E.g. for a non-ML example -- redlining is theoretically "blind" to race, but makes extremely racist decisions.
It's really, really hard to erase biases that are deeply systemic.
For example, from the outset, would you object to an AI that made decisions on how harshly to sentence someone based on age & number of prior crimes?
What about hiring or admitting people to college based on the results of an IQ test?
Yeah, those end up being badly biased, this first has been studied and the second is the reason for dropping SAT/ACT scores--every mental ability test correlates with IQ.
The more interesting thing, IMHO, is that the opposite is also helpful. For example, if you help all poor people equally, you help even the playing field by disproportionately helping out all disadvantaged groups.
Application of law should always have room for judicial discretion. Mandatory minimum sentences should not exist, but then you get outrage over some light sentence here people get all riled over about and want to impeach judges and all.
Education is different.

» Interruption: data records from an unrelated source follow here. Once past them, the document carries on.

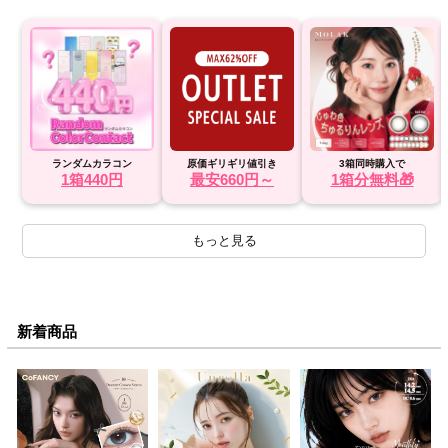
ランダムカラコン
原価ギリギリ値引き
3箱同時購入で
1箱440円
最安660円～
1箱分無料🎁
もっと見る
新着商品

IQ shouldn’t be relevant but competency and aptitude should and in addition we should recognize some people are better off going to vocational school where they may do better economically during their lifetimes.
The first one was intentionally minimalist in order to see how little it took for racial bias to be reconstructed.
For the second, any mental ability test correlates with IQ, so you end up with a different set of difficulties. There have been attempts to, e.g. correct for cultural bias in the tests, but these actually made the problems worse.
I'm not presently aware of anything that makes that situation better.